But stand brave, life-liver:
bleeding out your days
in the river of time.
Stand brave:
time moves both ways

Here, ‘days’ rhymes with ‘ways’ (while ‘brave’ maintains the assonance) and ‘-liver’ rhymes internally with ‘river’. The rhyme of ‘life-liver ‘ with ‘river’ also links the two thematically. This isn’t rhyme just for rhyme’s sake. It’s not a coincidence that there’s a visual rhyme of ‘-liver’ and ‘river’ with ‘diver’, reflecting the title and a central image of the album. So, the ‘life-liver’ is, in a sense, the ‘river’ and also the ‘diver’ swimming in the river. This is a great example of how the repetition works in a poem: it helps us link together ideas that might not otherwise obviously be linked, without Newsom having to actually say, ‘By the way, the river and the diver? Same guy.’ So – gasp! – she is showing not telling! And she uses rhyme to do it.

I once totally freaked out a 6th-form class by demonstrating that I knew a poem (‘The Second Coming’) off by heart. The funniest reaction was a kid who turned around to look at the back wall, convinced that I’d hidden a copy of the poem somewhere I could see it and he couldn’t. Obviously, I hadn’t. It’s just that I’m very used to iambic pentameter. Once I’ve gotten going with the poem, I don’t need to resort to counting beats to know where I’m going next, anymore than professional dancers have to count the beats in a waltz, because I’ve got the feel for it.
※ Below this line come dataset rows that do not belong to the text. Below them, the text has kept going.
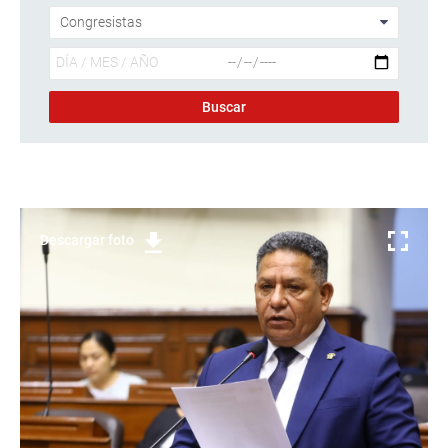
Descargar foto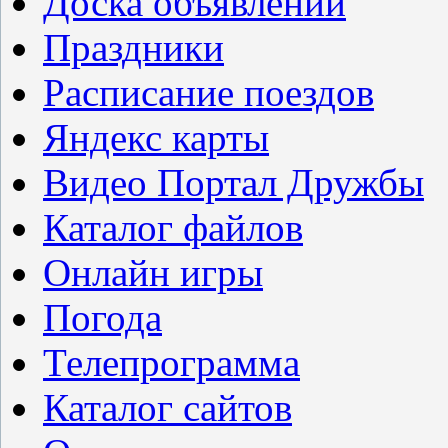
Доска объявлений
Праздники
Расписание поездов
Яндекс карты
Видео Портал Дружбы
Каталог файлов
Онлайн игры
Погода
Телепрограмма
Каталог сайтов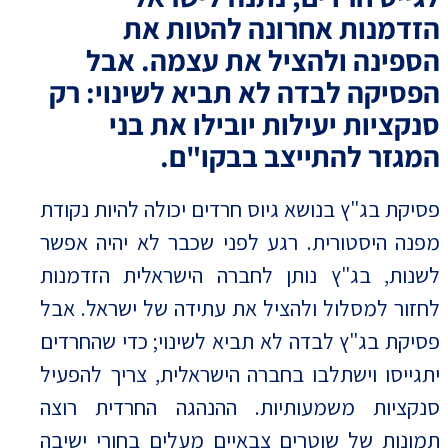
הזדמנות אחרונה להטות את
הספינה ולהציל את עצמה. אבל
הפסיקה לבדה לא תביא לשינוי: רק
סנקציות יעילות יובילו את בני
המגזר להתייצב בבקו"ם.
פסיקת בג"ץ בנושא גיוס חרדים יכולה להיות נקודת
מפנה היסטורית. רגע לפני שכבר לא יהיה אפשר
לשנות, בג"ץ נותן לחברה הישראלית הזדמנות
לחזור למסלול ולהציל את עתידה של ישראל. אבל
פסיקת בג"ץ לבדה לא תביא לשינוי; כדי שהחרדים
יתגייסו וישתלבו בחברה הישראלית, צריך להפעיל
סנקציות משמעותיות. ההנהגה החרדית רוצה
תמונות של שוטרים צבאיים מעלים בחורי ישיבה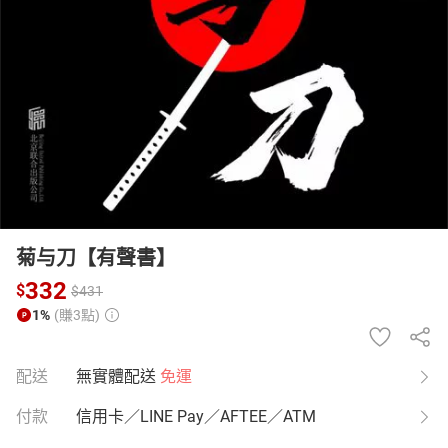
日本購物
電子/紙本書
HOT
菊与刀【有聲書】
332
$
$
431
1%
(賺3點)
配送
無實體配送
免運
付款
信用卡／LINE Pay／AFTEE／ATM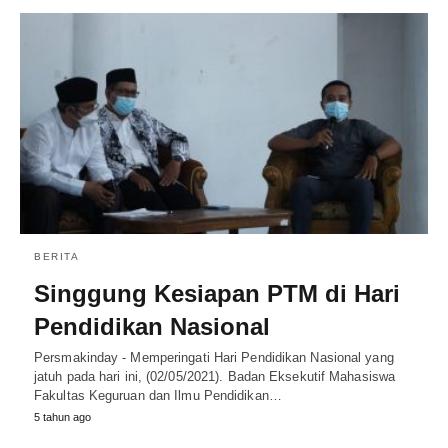
BERITA
Singgung Kesiapan PTM di Hari
Pendidikan Nasional
Persmakinday - Memperingati Hari Pendidikan Nasional yang
jatuh pada hari ini, (02/05/2021). Badan Eksekutif Mahasiswa
Fakultas Keguruan dan Ilmu Pendidikan…
5 tahun ago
Even in a poem that doesn’t have a handy rhyme scheme for me to lean on, I’m relying on repetition, but here the pattern of repetition is one of unstressed and stressed beats.

Now, there was definitely an element of showing off involved. I am a very competitive person and find it difficult to pass up opportunities to show that I’m good at something, whatever it might be. But this is certainly partly why those epic poets loved the long lists so much. So, your bard recited a hundred names of Vishnu, did he? Try FIVE hundred. Hell, let’s make it a thousand. You’ve got some people whose profession relied on an excellent memory, so of course they’re going to stretch it as far as they can. Having a steady beat allowed them to show off even more!

Going more into the realm of speculation, this might be part of the reason Shakespeare gave his actors increasingly long and complex speeches as his career advanced. He was a shareholder in his company, after all, and perhaps this was a way of showing off Richard Burbage, the leading man. Hamlet alone requires the lead actor to memorise some 1,500 lines (3/8ths of the entire play!). Did Shakespeare do this on purpose to challenge Burbage or to show him off? Or did Burbage ask for bigger parts, for his own showy purposes? We’ll never know, of course. But it’s at least possible.

This all plays into my general theory of art. We love a pattern. The great thing about patterns is you can alter them a little bit and end up with a new pattern. This is essentially the history of art in a couple of sentences. We find something we like, we tweak it a little bit and then we have a new thing. Of course, some people prefer the old thing. The next generation makes their own little changes to both new and old, and then we have a new-old thing and a new-new thing. And so we carry on, slouching towards perfection but finding it always another century off, one way or the other.